[DATA TO EXAMINE Boundary: Start]

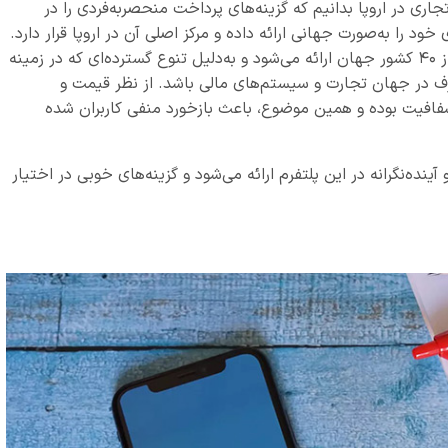
مات تجاری در اروپا بدانیم که گزینه‌های پرداخت منحصربه‌فردی را در
رار می‌دهد. Paysafe فعالیت‌های خود را به‌صورت جهانی ارائه داده و مرکز اصلی آن در اروپا قرار دارد.
شیوه‌های متنوعی از پرداخت برای تاجرین، در بیش از ۴۰ کشور جهان ارائه می‌شود و به‌دلیل تنوع گسترده‌ای که در زمینه
رف در جهان تجارت و سیستم‌های مالی باشد. از نظر قیمت و
شفافیت بوده و همین موضوع، باعث بازخورد منفی کاربران شده
نده‌نگرانه در این پلتفرم ارائه می‌شود و گزینه‌های خوبی در اختیار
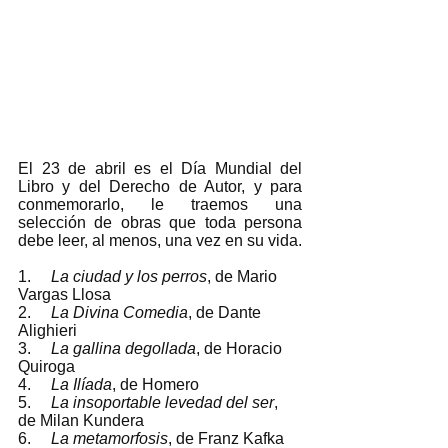
El 23 de abril es el Día Mundial del 
Libro y del Derecho de Autor, y para 
conmemorarlo, le traemos una 
selección de obras que toda persona 
debe leer, al menos, una vez en su vida. 
1.     
La ciudad y los perros
, de Mario 
Vargas Llosa 
2.     
La Divina Comedia
, de Dante 
Alighieri 
3.     
La gallina degollada
, de Horacio 
Quiroga 
4.     
La Ilíada
, de Homero 
5.     
La insoportable levedad del ser
, 
de Milan Kundera 
6.     
La metamorfosis
, de Franz Kafka 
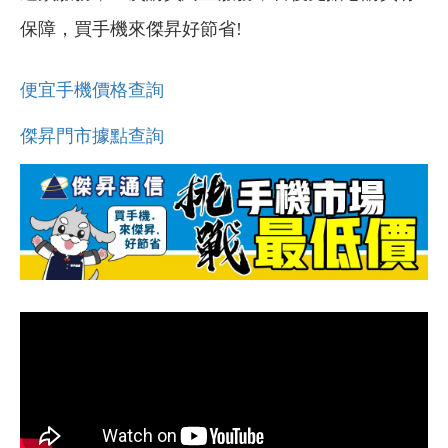
保障，買手機來傑昇好節省!
便宜手機價格查詢
傑昇門市據點查詢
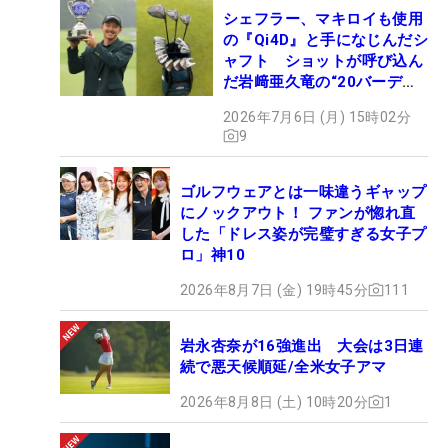
シェフラー、マキロイも使用
の『Qi4D』と手になじんだシ
ャフト ショットが呼び込ん
だ岩﨑亜久竜の“20バーデ
ィ”【勝者のギア】
2026年7月6日 (月) 15時02分
9
ゴルフウェアとは一味違うギャップ
にノックアウト！ ファンが惚れ直
した「ドレス姿が完璧すぎる女子プ
ロ」神10
2026年8月7日 (金) 19時45分
111
岩永杏奈が16強進出 大会は3日連
続で悪天候順延/全米女子アマ
2026年8月8日 (土) 10時20分
1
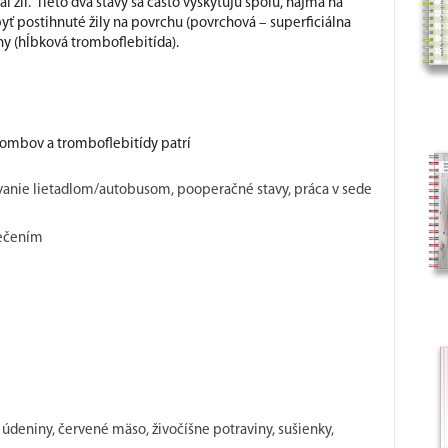
 žíl.“ Tieto dva stavy sa často vyskytujú spolu, najmä na
yť postihnuté žily na povrchu (povrchová – superficiálna
ny (hĺbková tromboflebitída).
rombov a tromboflebitídy patrí
ovanie lietadlom/autobusom, pooperačné stavy, práca v sede
ečením
 údeniny, červené mäso, živočíšne potraviny, sušienky,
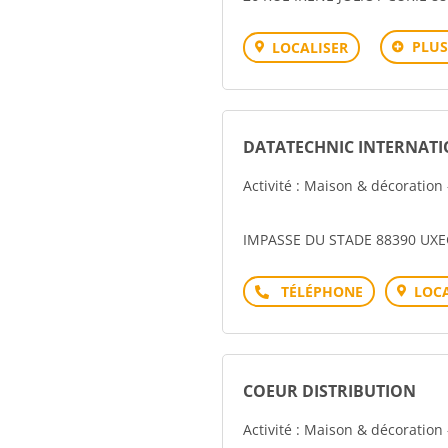
PLUS
LOCALISER
DATATECHNIC INTERNAT
Activité : Maison & décoration
IMPASSE DU STADE 88390 UX
Téléphone
LOCA
COEUR DISTRIBUTION
Activité : Maison & décoration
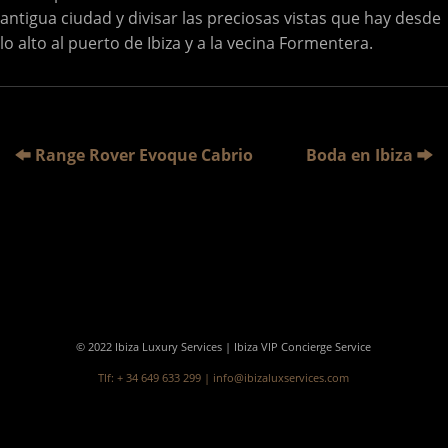
antigua ciudad y divisar las preciosas vistas que hay desde
lo alto al puerto de Ibiza y a la vecina Formentera.
Range Rover Evoque Cabrio
Boda en Ibiza
© 2022 Ibiza Luxury Services | Ibiza VIP Concierge Service
Tlf: + 34 649 633 299 |
info@ibizaluxservices.com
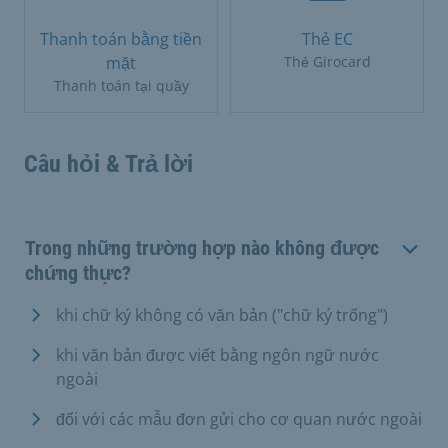
Thanh toán bằng tiền
Thẻ EC
mặt
Thẻ Girocard
Thanh toán tại quầy
Câu hỏi & Trả lời
Trong những trường hợp nào không được
chứng thực?
khi chữ ký không có văn bản ("chữ ký trống")
khi văn bản được viết bằng ngôn ngữ nước
ngoài
đối với các mẫu đơn gửi cho cơ quan nước ngoài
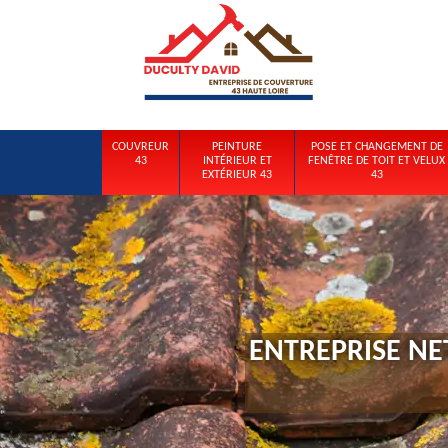
COUVREUR
PEINTURE
POSE ET CHANGEMENT DE
43
INTÉRIEUR ET
FENÊTRE DE TOIT ET VELUX
EXTÉRIEUR 43
43
ENTREPRISE NE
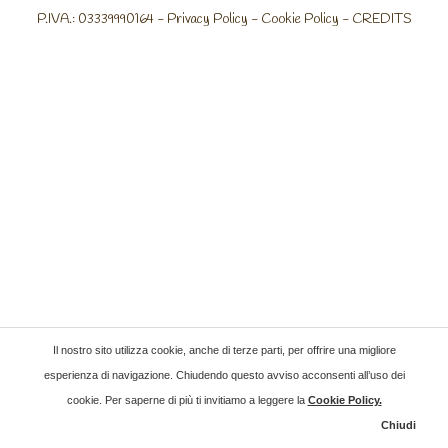
P.IVA.: 03339990164 -
Privacy Policy
-
Cookie Policy
-
CREDITS
Il nostro sito utilizza cookie, anche di terze parti, per offrire una migliore
esperienza di navigazione. Chiudendo questo avviso acconsenti all’uso dei
cookie. Per saperne di più ti invitiamo a leggere la
Cookie Policy
.
Chiudi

[DATA TO EXAMINE Boundary: End]

## GOAL OF THE EXERCISE
Your task is to set down every entry exactly, leaving out any picture it contains.

## OUTPUT OF THE TASK
مات تجاری در اروپا بدانیم که گزینه‌های پرداخت منحصربه‌فردی را در
رار می‌دهد. Paysafe فعالیت‌های خود را به‌صورت جهانی ارائه داده و مرکز اصلی آن در اروپا قرار دارد.
شیوه‌های متنوعی از پرداخت برای تاجرین، در بیش از ۴۰ کشور جهان ارائه می‌شود و به‌دلیل تنوع گسترده‌ای که در زمینه
رف در جهان تجارت و سیستم‌های مالی باشد. از نظر قیمت و
شفافیت بوده و همین موضوع، باعث بازخورد منفی کاربران شده
نده‌نگرانه در این پلتفرم ارائه می‌شود و گزینه‌های خوبی در اختیار
El 23 de abril es el Día Mundial del 
Libro y del Derecho de Autor, y para 
conmemorarlo, le traemos una 
selección de obras que toda persona 
debe leer, al menos, una vez en su vida. 
1.     
La ciudad y los perros
, de Mario 
Vargas Llosa 
2.     
La Divina Comedia
, de Dante 
Alighieri 
3.     
La gallina degollada
, de Horacio 
Quiroga 
4.     
La Ilíada
, de Homero 
5.     
La insoportable levedad del ser
, 
de Milan Kundera 
6.     
La metamorfosis
, de Franz Kafka 
保障，買手機來傑昇好節省!
便宜手機價格查詢
傑昇門市據點查詢
シェフラー、マキロイも使用
の『Qi4D』と手になじんだシ
ャフト ショットが呼び込ん
だ岩﨑亜久竜の“20バーデ
ィ”【勝者のギア】
2026年7月6日 (月) 15時02分
9
ゴルフウェアとは一味違うギャップ
にノックアウト！ ファンが惚れ直
した「ドレス姿が完璧すぎる女子プ
ロ」神10
2026年8月7日 (金) 19時45分
111
岩永杏奈が16強進出 大会は3日連
続で悪天候順延/全米女子アマ
2026年8月8日 (土) 10時20分
1
 žíl.“ Tieto dva stavy sa často vyskytujú spolu, najmä na
yť postihnuté žily na povrchu (povrchová – superficiálna
ny (hĺbková tromboflebitída).
rombov a tromboflebitídy patrí
ovanie lietadlom/autobusom, pooperačné stavy, práca v sede
ečením
 údeniny, červené mäso, živočíšne potraviny, sušienky,
PLUS
LOCALISER
DATATECHNIC INTERNAT
Activité : Maison & décoration
IMPASSE DU STADE 88390 UX
Téléphone
LOCA
COEUR DISTRIBUTION
Activité : Maison & décoration
antigua ciudad y divisar las preciosas vistas que hay desde
lo alto al puerto de Ibiza y a la vecina Formentera.
Range Rover Evoque Cabrio
Boda en Ibiza
© 2022 Ibiza Luxury Services | Ibiza VIP Concierge Service
Tlf: + 34 649 633 299 |
info@ibizaluxservices.com
Thanh toán bằng tiền
Thẻ EC
mặt
Thẻ Girocard
Thanh toán tại quầy
Câu hỏi & Trả lời
Trong những trường hợp nào không được
chứng thực?
khi chữ ký không có văn bản ("chữ ký trống")
khi văn bản được viết bằng ngôn ngữ nước
ngoài
đối với các mẫu đơn gửi cho cơ quan nước ngoài
COUVREUR
PEINTURE
POSE ET CHANGEMENT DE
43
INTÉRIEUR ET
FENÊTRE DE TOIT ET VELUX
EXTÉRIEUR 43
43
ENTREPRISE NE
P.IVA.: 03339990164 -
Privacy Policy
-
Cookie Policy
-
CREDITS
Il nostro sito utilizza cookie, anche di terze parti, per offrire una migliore
esperienza di navigazione. Chiudendo questo avviso acconsenti all’uso dei
cookie. Per saperne di più ti invitiamo a leggere la
Cookie Policy
.
Chiudi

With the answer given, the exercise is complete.